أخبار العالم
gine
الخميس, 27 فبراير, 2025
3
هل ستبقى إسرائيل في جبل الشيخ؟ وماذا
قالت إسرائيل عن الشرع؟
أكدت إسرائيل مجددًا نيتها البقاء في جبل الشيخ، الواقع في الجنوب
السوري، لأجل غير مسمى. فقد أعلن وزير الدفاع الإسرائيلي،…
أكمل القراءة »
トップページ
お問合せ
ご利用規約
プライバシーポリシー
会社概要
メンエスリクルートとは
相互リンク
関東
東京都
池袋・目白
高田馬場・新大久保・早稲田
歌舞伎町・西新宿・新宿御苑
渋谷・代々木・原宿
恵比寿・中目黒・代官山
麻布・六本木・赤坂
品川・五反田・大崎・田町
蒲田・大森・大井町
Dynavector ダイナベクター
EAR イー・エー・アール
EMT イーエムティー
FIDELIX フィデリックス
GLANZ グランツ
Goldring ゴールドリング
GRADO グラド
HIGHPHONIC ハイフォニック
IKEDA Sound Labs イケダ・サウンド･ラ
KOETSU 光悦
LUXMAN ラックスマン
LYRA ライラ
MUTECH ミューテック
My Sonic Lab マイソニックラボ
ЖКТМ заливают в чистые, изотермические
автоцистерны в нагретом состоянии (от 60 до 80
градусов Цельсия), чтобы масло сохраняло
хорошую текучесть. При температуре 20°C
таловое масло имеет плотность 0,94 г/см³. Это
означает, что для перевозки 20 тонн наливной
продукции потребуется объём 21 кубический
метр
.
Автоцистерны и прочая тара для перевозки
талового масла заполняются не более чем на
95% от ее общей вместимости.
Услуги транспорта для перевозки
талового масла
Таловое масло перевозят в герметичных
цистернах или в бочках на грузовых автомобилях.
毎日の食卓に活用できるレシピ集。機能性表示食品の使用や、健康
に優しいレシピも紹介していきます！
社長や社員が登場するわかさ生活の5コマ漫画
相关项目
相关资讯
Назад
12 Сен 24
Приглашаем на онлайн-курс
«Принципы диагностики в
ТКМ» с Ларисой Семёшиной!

= = = = = = =

## Work order:
Repeat exactly, please, each line from the beginning of the data through the line with "Приглашаем на онлайн-курс" in it, and only those lines.

## Response area:
أخبار العالم
gine
الخميس, 27 فبراير, 2025
3
هل ستبقى إسرائيل في جبل الشيخ؟ وماذا
قالت إسرائيل عن الشرع؟
أكدت إسرائيل مجددًا نيتها البقاء في جبل الشيخ، الواقع في الجنوب
السوري، لأجل غير مسمى. فقد أعلن وزير الدفاع الإسرائيلي،…
أكمل القراءة »
トップページ
お問合せ
ご利用規約
プライバシーポリシー
会社概要
メンエスリクルートとは
相互リンク
関東
東京都
池袋・目白
高田馬場・新大久保・早稲田
歌舞伎町・西新宿・新宿御苑
渋谷・代々木・原宿
恵比寿・中目黒・代官山
麻布・六本木・赤坂
品川・五反田・大崎・田町
蒲田・大森・大井町
Dynavector ダイナベクター
EAR イー・エー・アール
EMT イーエムティー
FIDELIX フィデリックス
GLANZ グランツ
Goldring ゴールドリング
GRADO グラド
HIGHPHONIC ハイフォニック
IKEDA Sound Labs イケダ・サウンド･ラ
KOETSU 光悦
LUXMAN ラックスマン
LYRA ライラ
MUTECH ミューテック
My Sonic Lab マイソニックラボ
ЖКТМ заливают в чистые, изотермические
автоцистерны в нагретом состоянии (от 60 до 80
градусов Цельсия), чтобы масло сохраняло
хорошую текучесть. При температуре 20°C
таловое масло имеет плотность 0,94 г/см³. Это
означает, что для перевозки 20 тонн наливной
продукции потребуется объём 21 кубический
метр
.
Автоцистерны и прочая тара для перевозки
талового масла заполняются не более чем на
95% от ее общей вместимости.
Услуги транспорта для перевозки
талового масла
Таловое масло перевозят в герметичных
цистернах или в бочках на грузовых автомобилях.
毎日の食卓に活用できるレシピ集。機能性表示食品の使用や、健康
に優しいレシピも紹介していきます！
社長や社員が登場するわかさ生活の5コマ漫画
相关项目
相关资讯
Назад
12 Сен 24
Приглашаем на онлайн-курс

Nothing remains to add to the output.